Sunday, April 17, 2011

A Glimpse of My Story

There are certain films that come along where you can identify with specific qualities or themes of a character or a situation. Included are those kinds of movies that affect you personally, whether it involves a disability, a death of a family member or relative, or a triumph of the underdog, to name a few. A movie I watched recently was Adam, a film that not many people saw in 2009. It stars Hugh Dancy (Confessions of a Shopoholic, Ella Enchanted) and Rose Byrne (TV's Damages, Knowing) as a twentysomething man with Aspergers Syndrome and a young teacher who moves in next door to him. The story chronicles the growing relationship and struggles between these two completely different characters as well as the lessons they learn from each other along the way. The latter even questions her role in this man's life, uncertain if a relationship will work between them.

Here is a trailer for the film to give you an idea.


Watching the film, I couldn't help recalling personal struggles I had growing up in school. Many of you don't know this, but I, as well, have Asperger's Syndrome. I was diagnosed at age three. Before I go any further, I should mention that Aspergers (for those of you unfamiliar with it) is a form of autism that consists of high-functioning abilities but a lack of communication skills. I used to think I was the dumbest kid in my class, growing up in elementary school. During my sophomore year in high school, I found out about my condition while playing on my family's Quiz Wiz handheld game. I also recall my mother telling me that, when I was younger, she thought that I wouldn't be able to communicate with anybody.

Like I said, I haven't shared this with a lot of people, but to those I have, I had mentioned that it has hardly affected me since I started going to college. And since then, I have learned that it is not (and should not be) the disability, or whatever type of handicap or disadvantage, that defines us. It is the spirit of the person. It is who they were created to be. I have also come to value uniqueness, as well as creativity and honesty, which are very important qualities to live by.

I do have occassional struggles and blame my condition at times, I'll admit. One thing that helps me, though, is remembering where I'm at right now, how far I've come, and the hope I have for tomorrow and the next day and the day after that and so forth. Recently, I graduated from the University of Wisconsin-Platteville with a Bachelor of Arts degree. So that's something to be proud of. In addition, there are other movies that inspire me and give me hope regarding character and purpose. Some of these films include Forrest Gump, which I look at as a story of a mentally challenged man whom no one saw any greatness in, yet goes on to do so many extraordinary things in life. Another is Up, a poignant and bittersweet story about an elderly man who learns about the important things in life, as well as the notion of letting dreams go. And another is Chariots of Fire, a compelling true story about two 1920s Olympic runners with completely different motivations but worthwhile stories.

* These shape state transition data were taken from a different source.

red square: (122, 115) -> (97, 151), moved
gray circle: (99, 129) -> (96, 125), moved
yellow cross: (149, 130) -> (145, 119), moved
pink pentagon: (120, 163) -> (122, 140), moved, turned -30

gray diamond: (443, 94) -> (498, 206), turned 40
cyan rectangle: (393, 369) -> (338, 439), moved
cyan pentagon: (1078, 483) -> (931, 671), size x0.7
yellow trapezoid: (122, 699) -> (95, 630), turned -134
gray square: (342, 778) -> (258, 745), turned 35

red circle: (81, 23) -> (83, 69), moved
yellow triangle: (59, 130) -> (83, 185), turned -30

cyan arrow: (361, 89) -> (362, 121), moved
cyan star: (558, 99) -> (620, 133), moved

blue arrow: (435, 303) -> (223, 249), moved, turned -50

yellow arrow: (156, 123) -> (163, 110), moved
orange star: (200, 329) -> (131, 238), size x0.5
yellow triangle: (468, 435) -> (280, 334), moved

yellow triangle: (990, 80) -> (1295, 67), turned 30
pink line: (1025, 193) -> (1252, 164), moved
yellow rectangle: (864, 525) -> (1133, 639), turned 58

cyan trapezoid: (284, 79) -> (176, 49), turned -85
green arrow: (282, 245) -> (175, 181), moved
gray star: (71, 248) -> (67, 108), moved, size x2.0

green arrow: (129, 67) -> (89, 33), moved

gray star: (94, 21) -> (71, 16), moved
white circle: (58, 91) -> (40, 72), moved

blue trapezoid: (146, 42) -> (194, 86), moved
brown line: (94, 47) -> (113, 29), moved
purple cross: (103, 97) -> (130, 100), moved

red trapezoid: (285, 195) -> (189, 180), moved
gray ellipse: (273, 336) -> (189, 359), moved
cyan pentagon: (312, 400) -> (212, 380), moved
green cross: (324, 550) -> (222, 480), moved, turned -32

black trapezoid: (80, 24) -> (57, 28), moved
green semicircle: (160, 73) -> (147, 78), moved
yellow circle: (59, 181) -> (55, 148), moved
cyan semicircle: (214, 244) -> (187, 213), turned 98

As you can see, movies are one of my strong suits. As much as they have the power to entertain, they also have the power to enlighten, to inspire, and to show us glimpses of ourselves, of our lives, and of the world. They can even suggest the promise of a greater life and a greater future for us. And I hope that with my story (at least, with what I've written here), I have inspired and enlightened some of you, and have hopefully shown you that there is value and life in every human being, regardless of any disability or disadvantage they may have.

If there's anything else that any of you would lime to know about me that you don't know, don't hesistate to ask.

Still here,
B.E.

The following is a song that was featured in the closing creditis of the movie Adam. I posted it on here because, for one thing, it recalls a status update I posted on Facebook last week regarding said valuing of people. It's called "Somebody Loved" by the Weepies. It has a beautiful and poignant melody. Enjoy.

Saturday, April 16, 2011

Standing for Purity, with Tools to Help

PluggedIn online recently re-posted an article on their website about an interview that writer/editor Bob Smithouser had with recording artist Rebecca St. James in November of 2008. The interview focused on the topic of sexual purity in a culture that has become less innocent and more, shall I say, amped up. To put it simply, we are definitely living in a very different culture and society nowadays. Many things, especially in entertainment (movies, TV shows, music) have been amped up - profanity, violence, sexuality -, but not for good reasons. The same goes for magazines one finds in stores. Generally, you can't pass a checkout aisle without seeing a magazine rack with some cover issues containing some or more skin and some or less clothing. (This doesn't apply to every magazine, mind you, but it has become pervasive in many today.)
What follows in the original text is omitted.